Every month, millions of women go through their periods, dealing with symptoms that range from annoying to downright debilitating.

Many women recognize the characteristic cramps, strange cravings and irritability that come with their time of the month, but there are three menstrual symptoms that women should pay more attention to, according to Dr. Raj Arora, a British GP who specializes in menstrual health. women. .

She warned on TikTok that if you’re experiencing sharp back pain, dizziness or pain that makes it difficult to function, you should “talk to your doctor.”

These three symptoms are “not normal and you should never ignore them” because they can be signs of underlying conditions, including some linked to depression and infertility, she explained.

Dr.
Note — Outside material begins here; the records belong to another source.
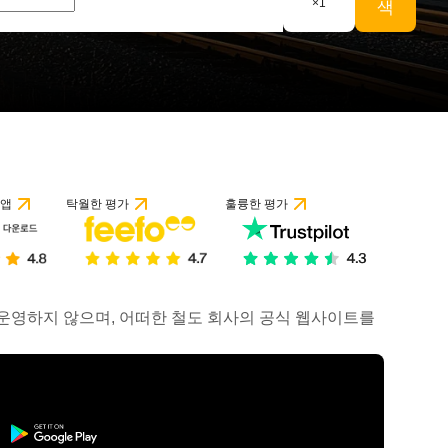
×
1
색
 앱
탁월한 평가
훌륭한 평가
거나 운영하지 않으며, 어떠한 철도 회사의 공식 웹사이트를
Raj Arora specializes in women’s health issues and has been open about her own diagnosis of endometriosis

Extreme pain that makes it difficult to move could be a sign that you are dealing with an underlying condition such as endometriosis or polycystic ovarian syndrome (PCOS)

Extreme pain that makes it difficult to move could be a sign that you are dealing with an underlying condition such as endometriosis or polycystic ovarian syndrome (PCOS)

Each month, if the egg a woman releases from her ovary is not fertilized by sperm to develop into a fetus, the body naturally sheds the lining of the uterus, resulting in a woman’s menstruation.

Some unpleasant symptoms are normal during a period, including bloating, cramps, breast tenderness and irritability. But there is a limit to the amount of suffering that is normal.

Sometimes, Dr. Arora said, the symptoms you have each month are a sign of something more serious.

“I often tell my patients that periods are a normal part of life and that they should generally be painless and manageable,” she explains on her TikTok.

But she warned about three.

First, sharp back pain during your time of the month can be a sign that you have a condition called endometriosis, said Dr. Arora, who deals with the condition herself.

Endometriosis affects about 11 percent of American women — about 6.5 million people, according to the US Bureau of Women’s Health (OAS)

It is a condition in which the tissue that normally grows on the inside of the uterus begins to grow outside of it – on the ovaries, fallopian tubes or other internal organs.

The tissue in your uterus is shed every month during your menstrual cycle, but the extra tissue in misplaced parts of your body has nowhere to go in response to monthly hormonal changes, leading to a wide range of uncomfortable symptoms.

This can include painful sex, bloating, nausea, fatigue, depression and infertility. Between 30 and 50 percent of people diagnosed with the condition may experience infertility, according to Massachusetts General Hospital.

Experts don’t know what causes endometriosis, but it’s likely a combination of your genes, hormones and immune system, or could be related to trauma from surgery, according to OASH.

Because it is so poorly understood, it takes an average of eight years after developing symptoms for someone to be diagnosed with endometriosis.

Then there’s the concern about dizziness during your period.

Dr. Arora said that if you faint or feel dizzy or lightheaded during your period, it could be a sign that you are bleeding a lot more than your body can handle.

This could be a sign of an underlying condition – such as a hormonal imbalance, uterine fibroids or polyps – and may require treatment, Dr. Arora said.

Uterine fibroids are benign tumors that grow in the uterus. It is not known what causes this, but long-term exposure to estrogen can increase the risk of fibroids. They can be removed or treated with medication.

Finally, Dr. Arora cautioned that if your menstrual cramps are so painful that you have trouble getting out of bed during your cycle, you should see a doctor.

This can be a symptom of many reproductive conditions that can affect your fertility or quality of life, including uterine fibroids, pelvic inflammatory disease, adenomyosis or cervical stenosis, or polycystic ovarian syndrome (PCOS).

None of these conditions are life-threatening, but if you go to a doctor and discover you have one, you may be a good candidate for treatment that will resolve your painful periods.

For example, if a doctor has discovered that you have uterine fibroids (which are not essentially cancerous growths), he or she may be able to relieve your symptoms by treating the area with surgery, medications, or focused ultrasound. according to Mayo Clinic.

Other conditions, such as PCOS, are sometimes treated solely by using hormonal birth control.

If you experience any of these symptoms, Dr. Arora advises you to go to the doctor. “You shouldn’t just tolerate it,” she said.